Un gioco di esplorazione e avventura dentro un universo infinito.

La parola chiave di No Man’s Sky è “viaggio”: non c’è troppo da stupirsi, trattandosi di un videogame di esplorazione e sopravvivenza a tema fantascientifico che si estende su un’area che – in pratica – è infinita. Un po’ come è successo per la lingua russa, che avendo a che fare con gli spazi sconfinati di un paese che si estende dall’Europa fino all’estremo oriente, ha sviluppato molteplici e precisi modi di descrivere i movimenti nello spazio, ma non prevede due termini per distinguere, per esempio, la mano dal braccio. I corpi, dentro uno spazio che sembra non avere fine, perdono un po’ della loro definizione. Nell’immensità di No Man’s Sky, le azioni disponibili (sopravvivere, commerciare, combattere, scoprire) danno l’impressione di essere strumenti limitati per vivere appieno questa avventura. In parte è vero, ma è anche questione di quanto una persona è pratica. Stiamo parlando di un videogame creato per i sognatori, i contemplatori, per chi ama perdersi lungo la strada. Quelli insomma che la gretta, ridicola formula “Astenersi perditempo” degli annunci personali cerca di tenere alla larga.
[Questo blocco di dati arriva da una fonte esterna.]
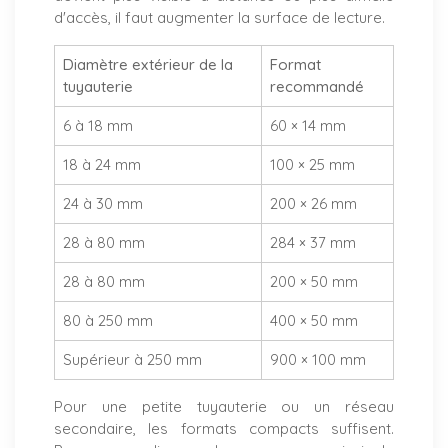
d'accès, il faut augmenter la surface de lecture.
Diamètre extérieur de la
Format
tuyauterie
recommandé
6 à 18 mm
60 × 14 mm
18 à 24 mm
100 × 25 mm
24 à 30 mm
200 × 26 mm
28 à 80 mm
284 × 37 mm
28 à 80 mm
200 × 50 mm
80 à 250 mm
400 × 50 mm
Supérieur à 250 mm
900 × 100 mm
Pour une petite tuyauterie ou un réseau
secondaire, les formats compacts suffisent.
Pietre miliari del viaggio (“Journey Milestones”) sono chiamati i vari traguardi che il giocatore conquista in No Man’s Sky: come percorrere a piedi una certa distanza, affrontare il primo combattimento o decollare per la prima volta da un pianeta con la propria astronave. E guarda caso, Journey è anche il titolo di un videogame del 2012 che ha molto in comune con No Man’s Sky, in cui lo scopo principale non è finire, arrivare in fondo, ma piuttosto godere della meraviglia continua che riesce a ispirare – una gioia estetica prima di tutto, e una sensazione di libertà che permette al giocatore di raccontare a se stesso una propria narrativa. (Di recente l’art director di Journey, Matt Nava, ha firmato un altro titolo tanto sublime quanto originale: Abzû.)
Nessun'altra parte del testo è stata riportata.